The use of free reserves as a policy target added to the dissatisfaction that some members expressed. Free reserves rose when member bank borrowing fell, and conversely. Borrowing rose and fell cyclically, so free reserves moved counter-cyclically. Also, free reserves often moved opposite to or independently of total reserves, the money stock or the Treasury bill rate (See Chart 3.8 above). Concerns about setting interest rate targets were mainly concerns about congressional pressure if the Federal Reserve claimed to control an interest rate.

In November 1960, James Knipe, consultant to the chairman, wrote a
memo criticizing the instructions that the FOMC sent to the desk. “The directives are cast as such pious expressions of intent that they convey . . . almost no meaning . . . One gets very little sense of progress from one meeting to the next, and not much of an account of what has just been accomplished or what the Committee believes ought to be accomplished during the next three weeks” (Board Records, November 14, 1960, 6, memo, Knipe to Martin). The memo suggested “some use of numbers” (ibid., 6).

95. This finding continued to hold in later years, strong evidence of the long-term stability of the demand for money. Thomas also made a statement about policy transmission. When the Federal Reserve increased bank reserves, banks invested in securities, lowering long-term rates. Governments and corporations took advantage of lower rates to increase new investment. This is one of the few statements of this kind to that time.

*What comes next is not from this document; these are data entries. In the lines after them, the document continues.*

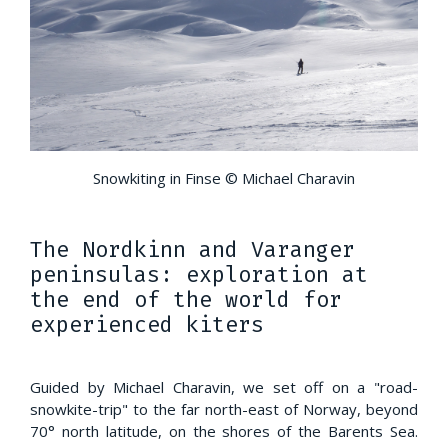
Snowkiting in Finse © Michael Charavin
The Nordkinn and Varanger
peninsulas: exploration at
the end of the world for
experienced kiters
Guided by Michael Charavin, we set off on a "road-
snowkite-trip" to the far north-east of Norway, beyond
70° north latitude, on the shores of the Barents Sea.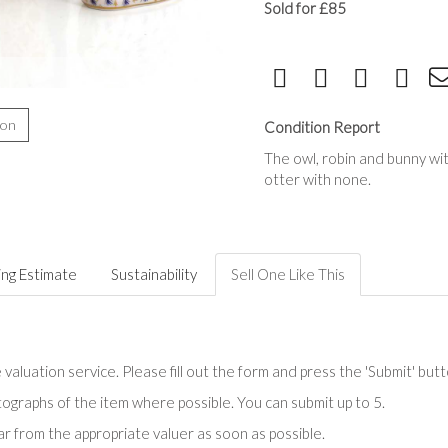
Sold for £85
ion
Condition Report
The owl, robin and bunny wit
otter with none.
ing Estimate
Sustainability
Sell One Like This
valuation service. Please fill out the form and press the 'Submit' but
tographs of the item where possible. You can submit up to 5.
r from the appropriate valuer as soon as possible.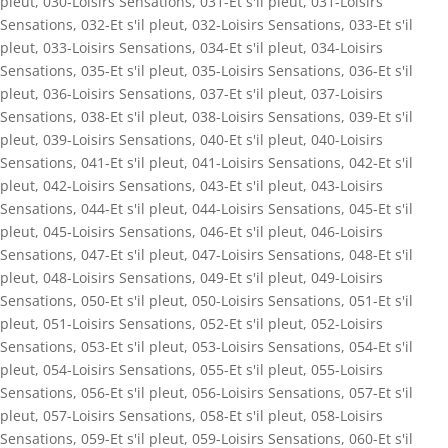
pleut
,
030-Loisirs Sensations
,
031-Et s'il pleut
,
031-Loisirs
Sensations
,
032-Et s'il pleut
,
032-Loisirs Sensations
,
033-Et s'il
pleut
,
033-Loisirs Sensations
,
034-Et s'il pleut
,
034-Loisirs
Sensations
,
035-Et s'il pleut
,
035-Loisirs Sensations
,
036-Et s'il
pleut
,
036-Loisirs Sensations
,
037-Et s'il pleut
,
037-Loisirs
Sensations
,
038-Et s'il pleut
,
038-Loisirs Sensations
,
039-Et s'il
pleut
,
039-Loisirs Sensations
,
040-Et s'il pleut
,
040-Loisirs
Sensations
,
041-Et s'il pleut
,
041-Loisirs Sensations
,
042-Et s'il
pleut
,
042-Loisirs Sensations
,
043-Et s'il pleut
,
043-Loisirs
Sensations
,
044-Et s'il pleut
,
044-Loisirs Sensations
,
045-Et s'il
pleut
,
045-Loisirs Sensations
,
046-Et s'il pleut
,
046-Loisirs
Sensations
,
047-Et s'il pleut
,
047-Loisirs Sensations
,
048-Et s'il
pleut
,
048-Loisirs Sensations
,
049-Et s'il pleut
,
049-Loisirs
Sensations
,
050-Et s'il pleut
,
050-Loisirs Sensations
,
051-Et s'il
pleut
,
051-Loisirs Sensations
,
052-Et s'il pleut
,
052-Loisirs
Sensations
,
053-Et s'il pleut
,
053-Loisirs Sensations
,
054-Et s'il
pleut
,
054-Loisirs Sensations
,
055-Et s'il pleut
,
055-Loisirs
Sensations
,
056-Et s'il pleut
,
056-Loisirs Sensations
,
057-Et s'il
pleut
,
057-Loisirs Sensations
,
058-Et s'il pleut
,
058-Loisirs
Sensations
,
059-Et s'il pleut
,
059-Loisirs Sensations
,
060-Et s'il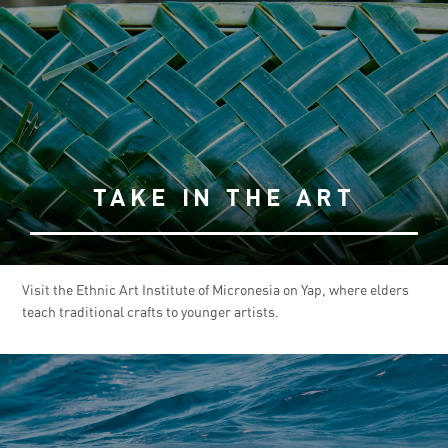
TAKE IN THE ART
Visit the Ethnic Art Institute of Micronesia on Yap, where elders
teach traditional crafts to younger artists.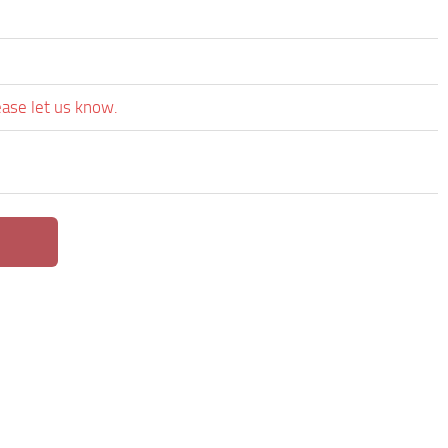
ease let us know.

96. Martin explained that “color, tone, and feel” referred to the distribution of reserves among member banks (FOMC Minutes, June 6, 1961, 57–58). Earlier minutes did not define these terms but express a similar point. Country banks may each hold a small amount of excess reserves. The response to a given value of total excess or free reserves would increase if larger banks (reserve city banks) held these reserves.